Spinal nerve root damage

Introduction

Introduction Spinal nerve root damage is caused by a variety of causes of spinal nerve root inflammatory and degenerative diseases. The lesion can invade the neck, chest, and waist. The spinal nerve root of any segment. Clinically, cervical and thoracic nerve roots and lumbosacral nerves are most often involved, causing shoulder and back pain and low back pain.

Cause

Cause

(1) Crush injury: The degree of damage is related to factors such as the size, speed, compression range and length of the pressing force. The lighter only causes temporary conduction disorder of the nerve. In severe cases, the nerve fibers can be broken, causing signal conduction interruption and degeneration of the distal nerve. According to different crushing factors, it can be divided into exogenous and endogenous. The former is caused by external compression, and the latter is crushed by tissue in the body.

(2) traction injury: more common in traffic accidents, such as centrifugal traction caused by limbs caused by nerve laceration. The lighter can pull off the nerve bundle and vascular bundle in the nerve trunk, so that the nerve trunk is hemorrhage, and finally scarred; in severe cases, the nerve trunk can be completely torn off or avulsed from the nerve root, such as brachial plexus root injury. Therefore, the traction injury generally causes the information channel to break and the signal conduction is also interrupted.

(3) Friction injury: The nerve bypasses the bone process and the nerve groove can cause chronic friction injury. It is characterized by thickening of the epicardium or nerve thinning, which can lead to scar formation over a long period of time, resulting in narrowing of the channel, impeded signal transmission, or incomplete signal transmission.

Examine

an examination

Related inspection

Molybdenum target X-ray examination brachial plexus pull test

The onset can be urgent. Often infected. Poisoned. Nutritional metabolic disorders. Spinal disease. Paravertebral muscle trauma and inflammation. A history of transverse trauma and other injuries. There is radioactive numbness within the inner root of the damaged nerve root. pain. Such as thoracic radiculitis caused by intercostal neuralgia; cervical thoracic radiculitis has shoulder and neck to the upper limb ulnar or temporal pain, lumbosacral radiculitis manifested from the lumbosacral to the lower limbs or (and) lateral and foot Pain and so on. Often due to cold.

cough. Defecation or the like induces or aggravates the symptoms. In the area of the affected root root distribution. Different degrees of lower motor neuron spasm: muscle weakness. Muscle atrophy. Reflection decreases or disappears. For example, the symptoms of cervical and thoracic nerve roots occur in the scapular and upper limbs; the symptoms of lumbosacral nerve roots are found in the lower limbs. The sacral nerve root damage is heavier and there is a loss of bladder and sexual dysfunction. When the lesion involves the arachnoid, it is called meningeal-nerveitis. If the spinal cord is involved at the same time, it is called spinal cord-meningo-nerradine. It can produce symptoms of spinal arachnoid inflammation. There are symptoms and signs of the cause of the primary disease.

Diagnosis

Differential diagnosis

1. Cervical spondylosis: Symptoms are similar to cervical and thoracic radiculitis. But it is more common in middle-aged and older people. May have dizziness or spinal cord involvement. Sniper the top of the head or pressurize the neck from the top of the head. Can cause upper limb pain aggravation (Spurling sign). Cervical bone hyperplasia can be seen by cervical spinal X-ray or CT examination. The intervertebral foramen stenosis or spurs extend into it. Intervertebral disc degeneration and other changes. Treatment such as cervical traction can reduce symptoms.

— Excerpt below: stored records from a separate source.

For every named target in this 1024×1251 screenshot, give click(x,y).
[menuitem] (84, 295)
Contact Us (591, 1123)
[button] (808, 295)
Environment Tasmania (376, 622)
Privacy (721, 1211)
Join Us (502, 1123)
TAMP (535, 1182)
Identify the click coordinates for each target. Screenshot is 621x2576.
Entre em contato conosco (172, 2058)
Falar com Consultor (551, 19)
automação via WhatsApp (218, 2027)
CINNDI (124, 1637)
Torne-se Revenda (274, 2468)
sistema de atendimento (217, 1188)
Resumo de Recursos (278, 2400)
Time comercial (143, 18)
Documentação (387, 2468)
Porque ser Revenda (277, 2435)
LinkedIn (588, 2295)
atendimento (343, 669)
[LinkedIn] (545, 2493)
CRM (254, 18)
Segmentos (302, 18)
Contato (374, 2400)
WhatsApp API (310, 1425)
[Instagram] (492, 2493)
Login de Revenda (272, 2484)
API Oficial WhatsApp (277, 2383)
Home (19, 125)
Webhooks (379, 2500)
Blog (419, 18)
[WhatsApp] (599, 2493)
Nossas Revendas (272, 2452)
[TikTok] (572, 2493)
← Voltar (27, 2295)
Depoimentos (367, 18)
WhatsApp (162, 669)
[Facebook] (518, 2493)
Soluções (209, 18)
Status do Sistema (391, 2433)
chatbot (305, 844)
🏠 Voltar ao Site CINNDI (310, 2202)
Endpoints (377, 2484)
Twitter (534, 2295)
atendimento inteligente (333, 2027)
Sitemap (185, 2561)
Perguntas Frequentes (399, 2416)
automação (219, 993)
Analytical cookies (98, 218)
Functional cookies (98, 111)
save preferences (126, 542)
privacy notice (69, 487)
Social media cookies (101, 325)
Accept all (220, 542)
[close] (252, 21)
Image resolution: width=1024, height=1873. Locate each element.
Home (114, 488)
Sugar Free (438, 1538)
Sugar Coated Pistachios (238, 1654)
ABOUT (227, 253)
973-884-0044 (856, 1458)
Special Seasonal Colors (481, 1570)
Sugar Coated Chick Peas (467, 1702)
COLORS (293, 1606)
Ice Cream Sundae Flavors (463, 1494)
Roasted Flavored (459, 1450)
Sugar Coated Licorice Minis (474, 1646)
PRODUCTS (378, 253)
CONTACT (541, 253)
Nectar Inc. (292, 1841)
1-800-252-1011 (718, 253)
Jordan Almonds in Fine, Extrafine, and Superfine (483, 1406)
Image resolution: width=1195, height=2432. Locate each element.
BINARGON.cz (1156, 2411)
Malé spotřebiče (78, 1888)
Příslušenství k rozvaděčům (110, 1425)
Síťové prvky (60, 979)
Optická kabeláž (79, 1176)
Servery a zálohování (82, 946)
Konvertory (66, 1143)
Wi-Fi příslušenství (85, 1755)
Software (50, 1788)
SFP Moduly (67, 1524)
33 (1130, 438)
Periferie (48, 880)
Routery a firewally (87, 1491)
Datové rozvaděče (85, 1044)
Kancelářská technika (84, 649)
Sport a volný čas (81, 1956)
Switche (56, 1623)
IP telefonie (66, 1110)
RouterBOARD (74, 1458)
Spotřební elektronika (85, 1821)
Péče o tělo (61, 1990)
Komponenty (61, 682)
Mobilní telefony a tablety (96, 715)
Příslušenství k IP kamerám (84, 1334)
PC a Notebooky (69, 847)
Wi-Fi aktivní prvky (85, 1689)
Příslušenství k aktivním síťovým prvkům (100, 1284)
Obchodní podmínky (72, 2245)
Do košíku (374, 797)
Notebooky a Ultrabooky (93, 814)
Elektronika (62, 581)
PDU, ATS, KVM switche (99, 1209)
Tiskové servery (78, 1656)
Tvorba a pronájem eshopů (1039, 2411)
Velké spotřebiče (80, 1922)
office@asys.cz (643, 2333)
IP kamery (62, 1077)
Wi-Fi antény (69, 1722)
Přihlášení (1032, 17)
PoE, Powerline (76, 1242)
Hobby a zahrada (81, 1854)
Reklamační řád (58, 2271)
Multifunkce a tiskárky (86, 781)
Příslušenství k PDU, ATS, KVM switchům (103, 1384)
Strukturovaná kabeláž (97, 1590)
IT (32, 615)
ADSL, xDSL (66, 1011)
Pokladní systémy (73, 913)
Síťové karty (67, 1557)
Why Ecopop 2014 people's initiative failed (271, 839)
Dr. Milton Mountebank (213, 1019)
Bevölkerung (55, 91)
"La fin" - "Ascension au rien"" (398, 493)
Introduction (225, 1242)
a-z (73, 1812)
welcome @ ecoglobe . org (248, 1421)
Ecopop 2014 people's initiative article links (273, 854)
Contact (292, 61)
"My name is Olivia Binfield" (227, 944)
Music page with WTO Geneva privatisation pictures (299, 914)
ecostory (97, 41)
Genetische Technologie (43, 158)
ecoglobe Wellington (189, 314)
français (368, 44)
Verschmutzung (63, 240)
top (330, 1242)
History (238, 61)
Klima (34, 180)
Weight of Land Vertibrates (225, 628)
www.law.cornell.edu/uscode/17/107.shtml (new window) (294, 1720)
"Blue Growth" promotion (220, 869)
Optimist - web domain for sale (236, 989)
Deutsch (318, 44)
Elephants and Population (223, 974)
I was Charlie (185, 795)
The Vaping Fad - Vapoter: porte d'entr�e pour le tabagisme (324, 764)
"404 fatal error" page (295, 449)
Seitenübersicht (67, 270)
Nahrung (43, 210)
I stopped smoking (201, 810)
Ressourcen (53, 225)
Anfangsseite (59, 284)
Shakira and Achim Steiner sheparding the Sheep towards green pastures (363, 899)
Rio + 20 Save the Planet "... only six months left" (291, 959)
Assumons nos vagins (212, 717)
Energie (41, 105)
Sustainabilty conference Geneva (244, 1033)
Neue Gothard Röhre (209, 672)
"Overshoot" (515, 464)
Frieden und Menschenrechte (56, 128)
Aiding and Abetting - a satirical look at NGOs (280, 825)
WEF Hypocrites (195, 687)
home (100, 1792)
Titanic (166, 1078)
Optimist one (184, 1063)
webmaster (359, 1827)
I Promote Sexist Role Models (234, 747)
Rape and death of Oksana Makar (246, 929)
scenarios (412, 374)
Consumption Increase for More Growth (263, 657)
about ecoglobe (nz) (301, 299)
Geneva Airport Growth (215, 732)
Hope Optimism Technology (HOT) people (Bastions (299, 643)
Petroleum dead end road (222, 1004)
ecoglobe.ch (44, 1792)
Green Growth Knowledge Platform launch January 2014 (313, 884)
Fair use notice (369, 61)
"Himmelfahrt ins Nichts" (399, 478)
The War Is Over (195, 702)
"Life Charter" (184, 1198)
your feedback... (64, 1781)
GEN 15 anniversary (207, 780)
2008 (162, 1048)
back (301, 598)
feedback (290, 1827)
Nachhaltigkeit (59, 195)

2. Cervical spinal cord tumor: slow onset. Progressive increase. Early signs are often more limited. The root symptoms are more prominent. Lumbar puncture can show subarachnoid obstruction. Cerebrospinal fluid protein is increased quantitatively. The number of cells is often normal. In the myelography, the flow of the contrast agent was blocked and the filling defect was observed.

3. Brachial plexus neuritis: more common in adults. Acute or subacute onset. The pain site is often on one side of the supraclavicular fossa or shoulder. Gradually expand to the same side of the upper arm. Forearm and hand. The ulnar side is even worse. The brachial plexus (where the supraclavicular fossa) has tenderness. Pain can be induced or aggravated when the upper limb is pulled.

4. Thoracic outlet syndrome: mainly by neck ribs. Anterior medial scalene lesions and rib or clavicle deformities. Local lumps are pressed and so on. It is manifested as a compression symptom of the upper limb nerves and blood vessels. Radioactive pain in the affected limb occurs when the nerve is compressed. The subclavian artery is compressed and the skin of the hand is pale. It is cool. There are even Renault phenomena. When the affected limb is overextended and abducted. The brachial artery pulsation weakens or even disappears.

The material in this site is intended to be of general informational use and is not intended to constitute medical advice, probable diagnosis, or recommended treatments.